Question

A 50.00 mL sample of groundwater is titrated with 0.0800 M EDTA . If 10.90 mL of EDTA is required to titrate the 50.00 mL sample, what is the hardness of the groundwater in molarity and in parts per million of CaCO 3 by mass

Answer 1

0.01744 M is the hardness of the groundwater.

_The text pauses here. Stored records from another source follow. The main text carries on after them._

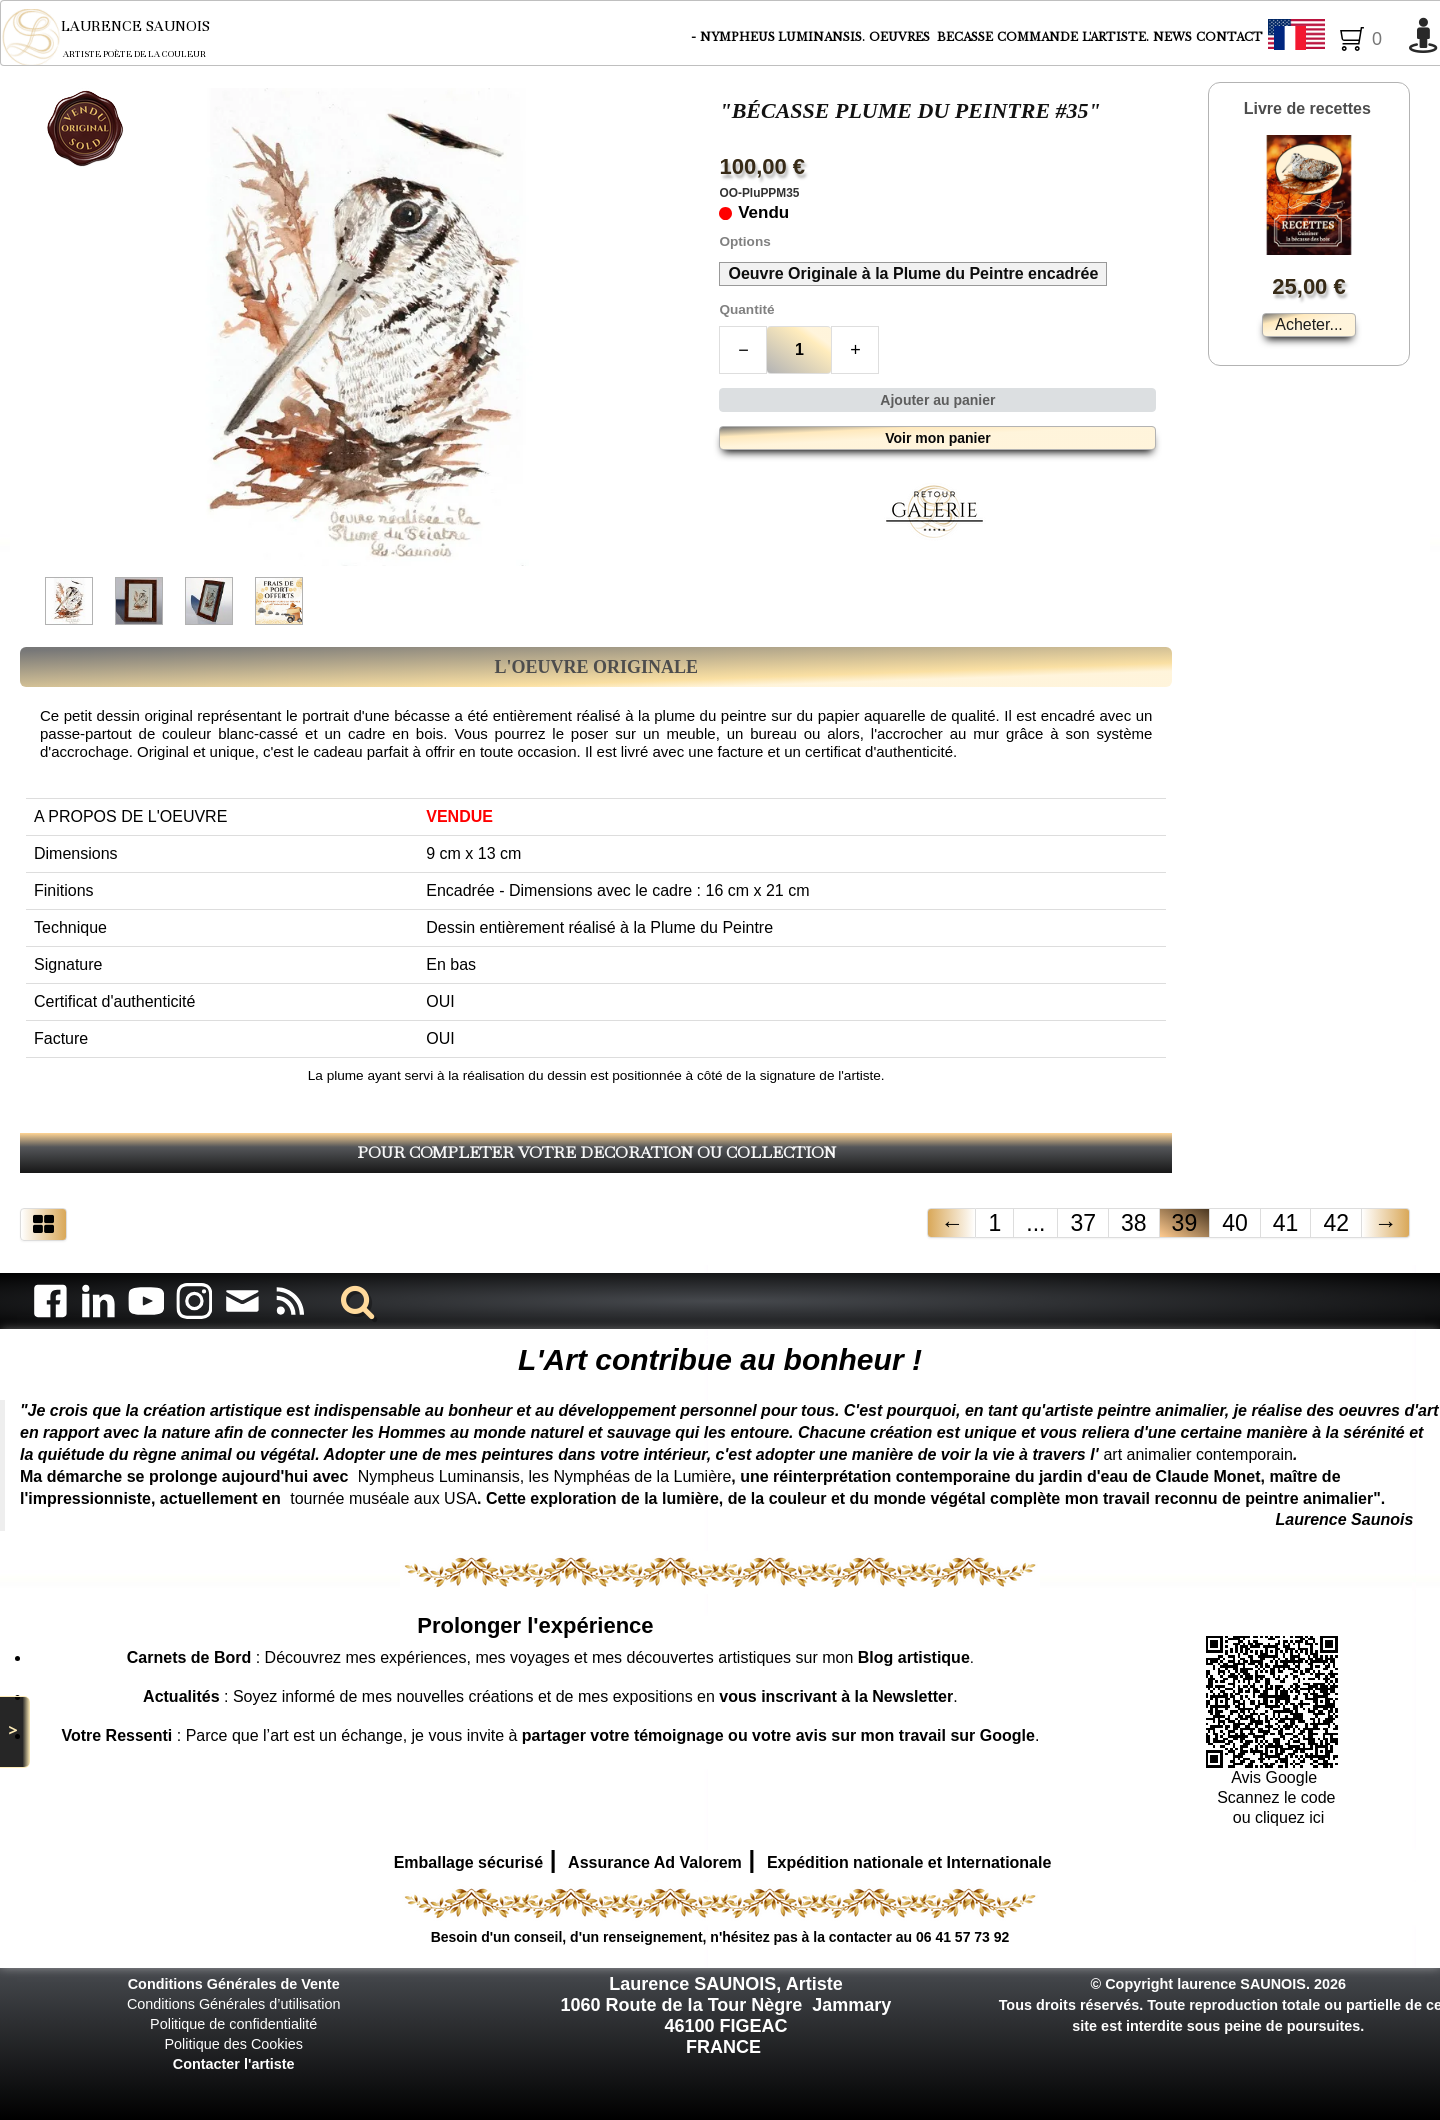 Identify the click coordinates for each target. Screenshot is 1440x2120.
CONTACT (1229, 37)
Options (744, 241)
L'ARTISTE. (1115, 37)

1,744 ppm is the hardness of the groundwater in parts per million of calcium carbonate by mass.

Step-by-step explanation:

`Ca(In)^(2+)(red)+EDTA\rightarrow Ca(EDTA)^(2+)+In(blue)`

In = Indicator

Concentration of calcium ion in groud water =
`C_1=?`

Volume of ground water =
`V_1=50.00 mL`

Concentration of EDTA solution =
`C_2=0.0800 M`

Volume of EDTA solution =
`V_2=10.90 mL`

`C_1V_1=C_2V_2`

`C_1=(C_2V_2)/(V_1)=(0.0800 M* 10.90 mL)/(50.00 mL)=0.01744 M`

`CaCO_3(sq)\rightarrow Ca^(2+)(aq)+CO_3^(2-)(aq)`

`[CaCO_3]=[Ca^(2+)]`

So.
`[CaCO_3]=0.01744 M`

0.01744 M is the hardness of the groundwater.

0.01744 Moles of calcium carbonate are present in 1 Liter of solution.

Mass of 0.01744 moles of calcium carbonate =

`0.01744 mol* 100=1.744 g`

1 g = 1000 g

1.744 g = 1.744 × 1000 mg = 1,744 mg

`ppm=\frac{\text{Mass of solute) mg)}}{\text{Volume of solution}{L}}`

The hardness of the groundwater in parts per million :

`(1,744 mg)/(1 L)= 1,744`

1,744 ppm is the hardness of the groundwater in parts per million of calcium carbonate by mass.